Anyway, this is my current configuration, which renders minimal exception responses for ESI tile requests. very similar should work with test for subrequests:

@configure.adapter.factory(name='index.html')
@adapter(INotFound, IStandardTilesLayer)
@implementer(Interface)
def NotFound(exception_class, request):
    if not request.getHeader('X-Esi-Level'):
        return None

    request.response.status = 404
    url = request.getURL().split('&_esi=')[0]
    return lambda: '<!-- 404 Not Found: {0:s} -->'.format(url)
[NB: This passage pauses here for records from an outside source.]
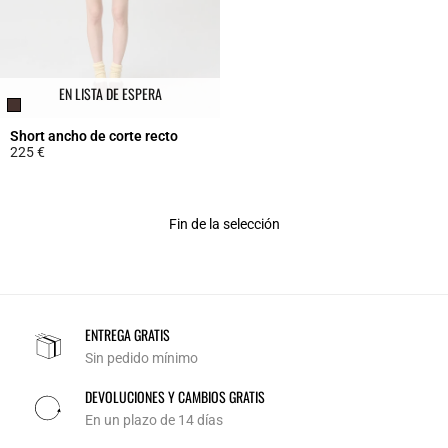
EN LISTA DE ESPERA
Short ancho de corte recto
225 €
5 out of 5 Customer Rating
Fin de la selección
ENTREGA GRATIS
Sin pedido mínimo
DEVOLUCIONES Y CAMBIOS GRATIS
En un plazo de 14 días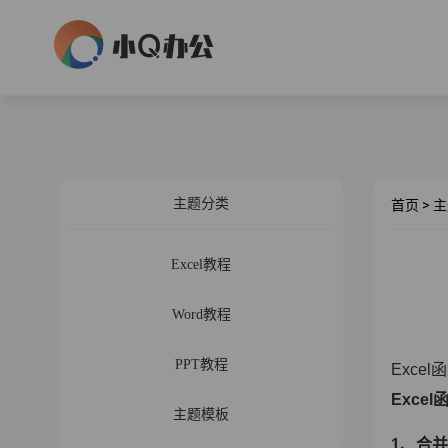
主题分类
首页
>
主
Excel教程
Word教程
PPT教程
Excel
函
Excel
主题模板
1
、合并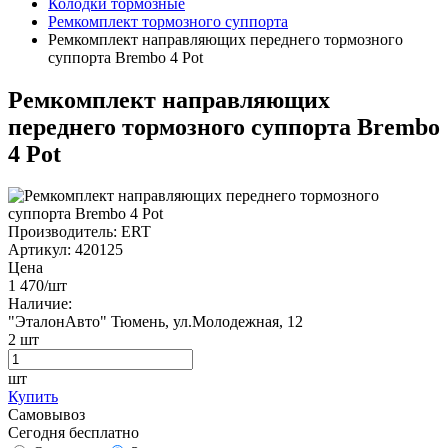
Колодки тормозные
Ремкомплект тормозного суппорта
Ремкомплект направляющих переднего тормозного
суппорта Brembo 4 Pot
Ремкомплект направляющих
переднего тормозного суппорта Brembo
4 Pot
Производитель:
ERT
Артикул:
420125
Цена
1 470
/шт
Наличие:
"ЭталонАвто"
Тюмень, ул.Молодежная, 12
2
шт
шт
Купить
Самовывоз
Сегодня бесплатно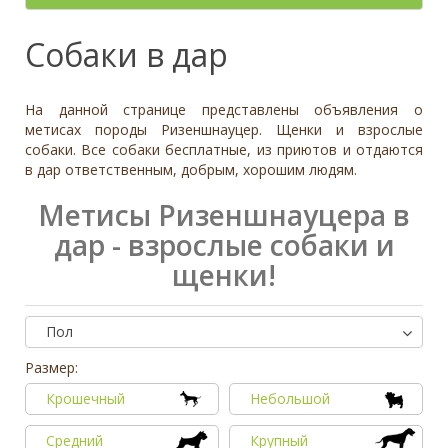
- неважно -
Палевый
Отношение к детям
- неважно -
Необычный окрас
Средний
Крупный
Да, частично
Рыжий
Доброжелательное
Отдаётся в
Тип
Собаки в дар
Нет
Приучен к поводку
Серый
Равнодушное
- не уточнено -
Семейная
Да
Черный
Может проявить агрессию
Охранник
Нет
На данной странице представлены объявления о
Дополнительные цвета
Охотничья
Отношение к кошкам
- неважно -
метисах породы Ризеншнауцер. Щенки и взрослые
Черный
собаки. Все собаки бесплатные, из приютов и отдаются
Доброжелательное
Дрессировка
в дар ответственным, добрым, хорошим людям.
Белый
Равнодушное
Да
Серый
Может проявить агрессию
Метисы Ризеншнауцера в
Нет
Коричневый
дар - взрослые собаки и
Отношение к собакам
- неважно -
Палевый
Доброжелательное
щенки!
Рыжий
Равнодушное
Вес (кг)
Может проявить агрессию
0
80
Пол
Размер:
0
3
6
10
13
19
26
32
38
45
51
58
64
70
77
Крошечный
Небольшой
Средний
Крупный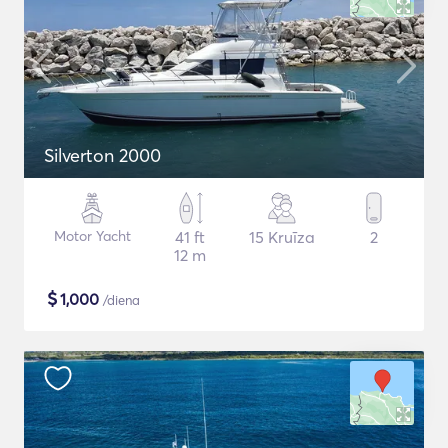
Silverton 2000
Motor Yacht
41 ft
15 Kruīza
2
12 m
$
1,000
/diena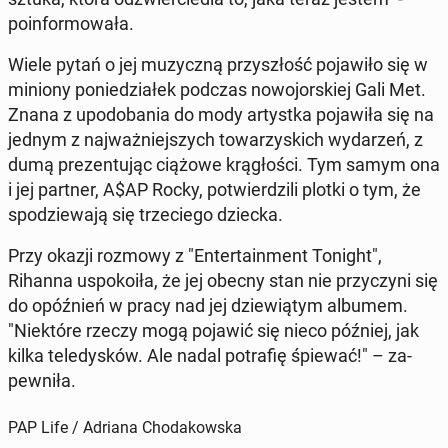
poin­for­mowała.
Wiele pytań o jej muzy­czną przyszłość po­jaw­iło się w
miniony poniedzi­ałek podczas nowo­jorskiej Gali Met.
Znana z up­odoba­nia do mody artys­t­ka po­jaw­iła się na
jednym z na­jważniejszych to­warzys­kich wydarzeń, z
dumą prezen­tu­jąc ciążowe krągłoś­ci. Tym samym ona
i jej partner, A$AP Rocky, potwierdzili plotki o tym, że
spodziewa­ją się trze­ciego dziecka.
Przy okazji rozmowy z "En­ter­tain­ment Tonight",
Rihanna us­pokoiła, że jej obecny stan nie przy­czyni się
do opóźnień w pracy nad jej dziewią­tym albumem.
"Niek­tóre rzeczy mogą pojawić się nieco później, jak
kilka teledysków. Ale nadal po­trafię śpiewać!" – za­
pewniła.
PAP Life / Adriana Chodakowska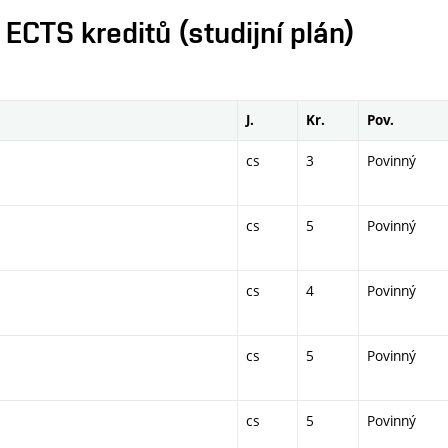
CTS kreditů (studijní plán)
J.
Kr.
Pov.
cs
3
Povinný
cs
5
Povinný
cs
4
Povinný
cs
5
Povinný
cs
5
Povinný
@configure.adapter.factory(name='index.html')
@adapter(IBadRequest, IStandardTilesLayer)
@implementer(Interface)
def BadRequest(exception_class, request):
    if not request.getHeader('X-Esi-Level'):
        return None

    request.response.status = 400
    url = request.getURL().split('&_esi=')[0]
    return lambda: '<!-- 400 Bad request: {0:s} -->'.format(url)


@configure.adapter.factory(name='index.html')
@adapter(IForbidden, IStandardTilesLayer)
@implementer(Interface)
def Forbidden(exception_class, request):
    if not request.getHeader('X-Esi-Level'):
        return None

    request.response.status = 401
    url = request.getURL().split('&_esi=')[0]
    return lambda: '<!-- 401 Forbidden: {0:s} -->'.format(url)


@configure.adapter.factory(name='index.html')
@adapter(Interface, IStandardTilesLayer)
@implementer(Interface)
def InternalServerError(exception_class, request):
    if not request.getHeader('X-Esi-Level'):
        return None

    request.response.status = 500
    url = request.getURL().split('&_esi=')[0]
    return lambda: '<!-- 500 Internal Server Error: {0:s} -->'.format(url)

[datakurre]

Actually, because the adaptation is against (exception, request), normal exception view registration against subrequest marker should work. (subrequest does not call those exception views at all)

[jensens]

As far as I know there is a problem with this approach in Zope 4. @davisagli @pbauer do you know details?

[davisagli]

@jensens no, actually exception views like this are the approach that Zope 4 requires in order to render custom responses for exceptions (rather than the old standard_error_message hook). The zopeplone4 branch of CMFPlone registers a few generic exception views, but they are for the default layer. So this approach looks forward-compatible to me.